Впрочем, звонки этим вечером уже были – числом пятнадцать. Но что-либо более-менее внятное я смогла понять только из первого, да и то не совсем. Продолжение следовало, но запаздывало.
Первый звонок раздался полтора часа назад. Не могу сказать, что я была ему очень рада, так как в этот момент принимала ванну.
– Женечка! – разнесся по коридору голос моей тетушки. – С тобой хочет поговорить мужчина с очень приятным баритоном.
– Пусть перезвонит! – крикнула я в ответ, переключив воду с душа на кран, чтобы меня было слышно. – Минут через пятнадцать.
– Это межгород, – уточнила тетушка. – Может быть, выйдешь?
Я накинула халат и выскочила из ванной. Вдруг действительно что-то важное?
– Евгения Максимовна? – раздался в трубке томный говорок.
– Да-да, – откликнулась я, подумав про себя, что у нас с тетей довольно разные представления о приятных мужских голосах.
– Вас беспокоит Костяков Симон Аронович. Мне дал ваш телефон Синицын – помните такого? – и сказал, что к вам можно обратиться.
– Я вас слушаю.
– Дело, Евгения Максимовна, могу сказать сразу, нелегкое, – с сожалением отозвался голос в трубке, – но оплата будет соответствовать степени сложности, могу вас заверить.
– В чем состоит работа?
– Охрана. Постоянная охрана человека, который должен прибыть в ваш город через два дня, – продолжал Костяков. – Хотелось бы избежать возможных инцидентов… Что-то у вас там в трубке трещит?
– Это у вас трещит.
– Да? Вполне вероятно. Алло! Алло! Вы меня слышите, Евгения Максимовна?
– Слышу!
– Алло!.. Я перезвоню…
Костяков действительно попытался перезвонить немедленно, но у него ничего не получилось.
На этот раз нас упорно не хотели соединять – на линии свирепствовали какие-то жуткие помехи, и я с трудом смогла расслышать только очередное костяковское «алло!» и последующее чертыхание.
После третьего звонка (с тем же результатом) я минут десять глядела на молчащий телефон и затем решила продолжить свои омовения. Но эта неодушевленная тварь снова задребезжала, когда я уже готова была влезть в ванную.

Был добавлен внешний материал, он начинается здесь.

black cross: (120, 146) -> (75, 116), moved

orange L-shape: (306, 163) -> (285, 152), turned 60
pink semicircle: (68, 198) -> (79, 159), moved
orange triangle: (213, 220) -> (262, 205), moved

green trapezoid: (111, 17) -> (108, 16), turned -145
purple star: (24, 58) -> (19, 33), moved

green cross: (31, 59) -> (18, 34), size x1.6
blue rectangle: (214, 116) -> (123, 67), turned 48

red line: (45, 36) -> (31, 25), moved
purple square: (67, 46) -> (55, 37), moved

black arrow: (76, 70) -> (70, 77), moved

Пришлось бежать в гостиную и снова слушать в трубке хрипы и шорохи.
Дальнейшие попытки Костякова закончить наш с ним разговор многое рассказали мне об этом человеке. Сначала он перезванивал через минуту. Потом, видимо, ему надоело накручивать диск или тыкать пальцем в кнопки, и он стал перезванивать по какой-то своей иррациональной временной параболе. Я ради интереса даже засекала время, промежутки между звонками занимали последовательно три, двадцать, одну, шесть, четыре, восемнадцать, снова одну, пять и сорок минут.
Наконец что-то там у них в проводах совместилось, и я вновь обрела возможность оценить тембр голоса Симона Ароновича.

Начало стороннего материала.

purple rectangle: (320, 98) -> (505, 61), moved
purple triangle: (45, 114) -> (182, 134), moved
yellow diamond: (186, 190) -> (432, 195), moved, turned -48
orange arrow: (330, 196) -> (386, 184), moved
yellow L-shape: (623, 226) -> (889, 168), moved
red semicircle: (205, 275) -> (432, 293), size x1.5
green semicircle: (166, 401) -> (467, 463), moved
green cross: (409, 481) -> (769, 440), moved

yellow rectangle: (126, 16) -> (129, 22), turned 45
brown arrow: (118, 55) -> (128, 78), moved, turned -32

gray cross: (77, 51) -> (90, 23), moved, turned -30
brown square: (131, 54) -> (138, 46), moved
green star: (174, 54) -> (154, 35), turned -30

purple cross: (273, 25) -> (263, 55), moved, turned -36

– К вам едет Роальд Голицын! – объявил он мне. – Вы понимаете, что это значит?
Я пожала плечами, хотя и не была видна собеседнику. Почему я должна это понимать?
– Будет лучше, если вы поясните, – предложила я. – В чем заключается проблема?
– Проблема? – тяжело вздохнул Костяков. – В двух словах, даже в одном, если быть кратким – в лице Роальда Голицына.
– Он что, урод?
Последовала пауза.
– Вы телевизор вообще-то смотрите? – осторожно поинтересовался Симон Аронович.
– Бывает, – честно ответила я. – А что, Голицына часто показывают?
– Столичный канал «Экран» у вас ловится? – задал следующий вопрос Костяков.
– Вроде бы да.
Я подняла к глазам телепрограмму и нашла на одном из дециметровых каналов названный Костяковым «Экран» – развлекуха с местными вкраплениями.
– Включите, пожалуйста, ваш телевизор, – сдержанно попросил Симон Аронович, – и посмотрите немного, а я вам потом перезвоню. Ой нет, лучше я подожду, а то до вас не дозвонишься.
– Тогда ждите.
Я щелкнула пультом, и передо мной засветился экран. Шла какая-то омерзительная юмористическая передача – явно для слабоумных.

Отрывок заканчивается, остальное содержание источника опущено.